How M Carter recommends doing it is fine if you don't mind going insane at the same time. I guess all we dedicated darkroom workers gotta be a little nuts; but being outright driven nuts isn't much fun. So unless you're just fooling around wiggling your toes in the water, do it right to begin with, and purchase dedicated punch and register equipment and a more realistic film, not just a cheap one like Ortho Litho.
I've only been into masking for maybe 4 years, but did start with pin registration (I've seen the pushpins & tape ideas for unsharp but never tired it). I've found it straightforward and completely enjoyable (but yeah, my wife thinks I'm nuts from time to time!) Some learning curve for development, the real maddening thing can be dust control.

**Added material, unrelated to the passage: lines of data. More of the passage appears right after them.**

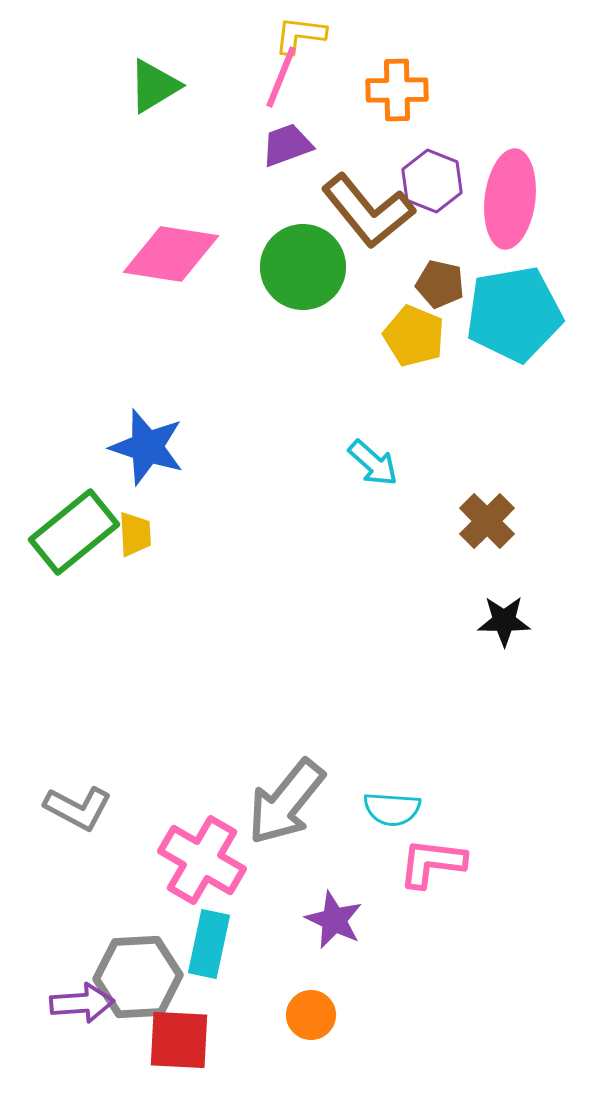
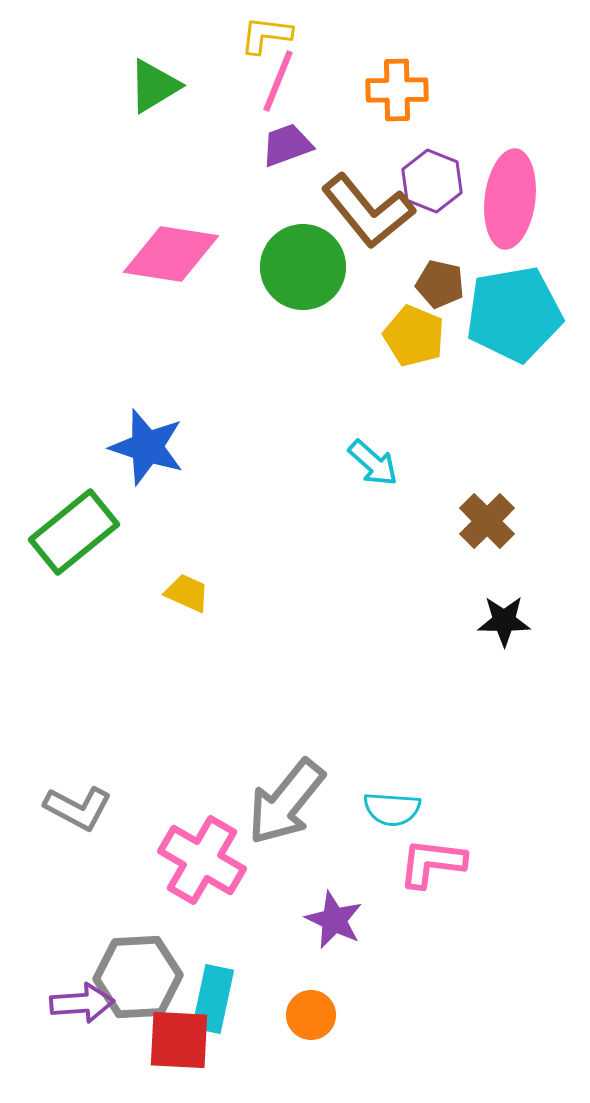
yellow L-shape: moved 34 px left
pink line: moved 3 px left, 4 px down
yellow trapezoid: moved 52 px right, 59 px down; rotated 63 degrees counterclockwise
cyan rectangle: moved 4 px right, 55 px down
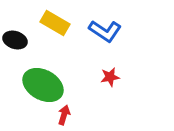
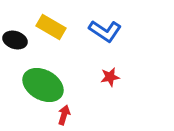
yellow rectangle: moved 4 px left, 4 px down
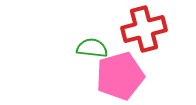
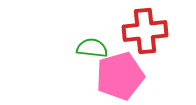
red cross: moved 1 px right, 2 px down; rotated 9 degrees clockwise
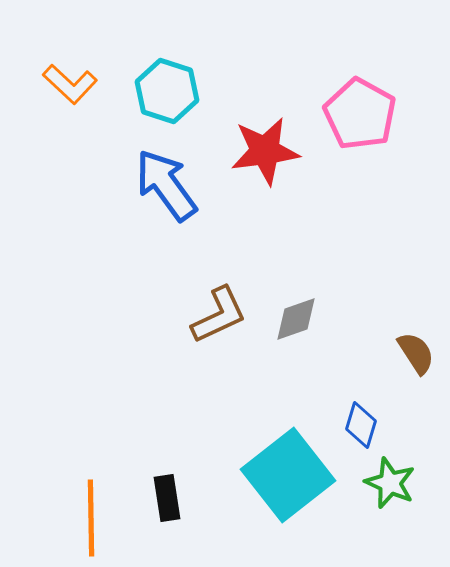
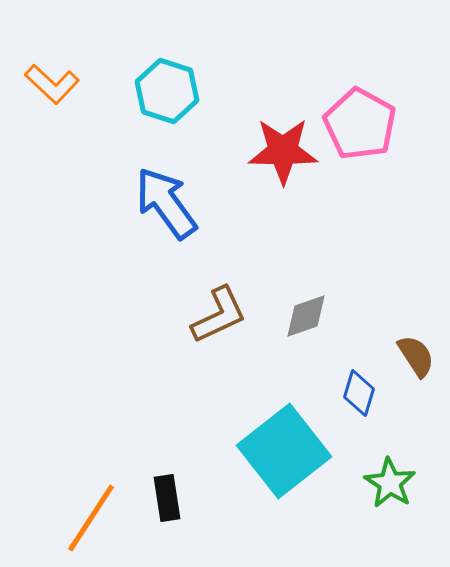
orange L-shape: moved 18 px left
pink pentagon: moved 10 px down
red star: moved 18 px right; rotated 8 degrees clockwise
blue arrow: moved 18 px down
gray diamond: moved 10 px right, 3 px up
brown semicircle: moved 3 px down
blue diamond: moved 2 px left, 32 px up
cyan square: moved 4 px left, 24 px up
green star: rotated 9 degrees clockwise
orange line: rotated 34 degrees clockwise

While I've tried masking with t-max and ortho-plus, it brought nothing to the table but cost and time for my uses. I primarily got into it for image compositing, so the density + clear base of litho film is the absolute shizz for me (as the kids say). Other than that, I rarely do unsharp masking, but I can map out a mask that covers all the dodging for a print, and one for the burns. But the last couple years for me have all been fixed-grade liquid emulsion, even with a neg dialed in I still want more control for aesthetic directions. Trying to create large bromoil paper these days, the masks are real frustration-killers.
Compositing is huge for where I'm going, I'm shooting models on white and then building smaller-scale sets, compositing, printing on emulsion-coated canvas and tinting. All my dreams have come true for this stuff with my setup, but we all have our own workflows. Personally, I'd never go back to "regular" pan or ortho films, haven't seen a need.
(Wall behind the figure was a 20" plaster model - my next image in the works now is, umm, "you're freaking nuts" territory, according to my wife, much more complex than this one):
M Carter - well you're having fun at it and have found a nice niche for a creative outlet. Large sized masks are somewhat easier; and you can employ full sized punches for sake or 1/4 inch or oval pins instead of little micro pins. Visual registration is also easier on bigger prints if you want to go that way. But then you'd need a punch with a light table built into it. I made some of that kind of registration gear too, but never have gotten around to using it yet! Ternes Burton is an excellent source for traditional graphics work punches and registration strips.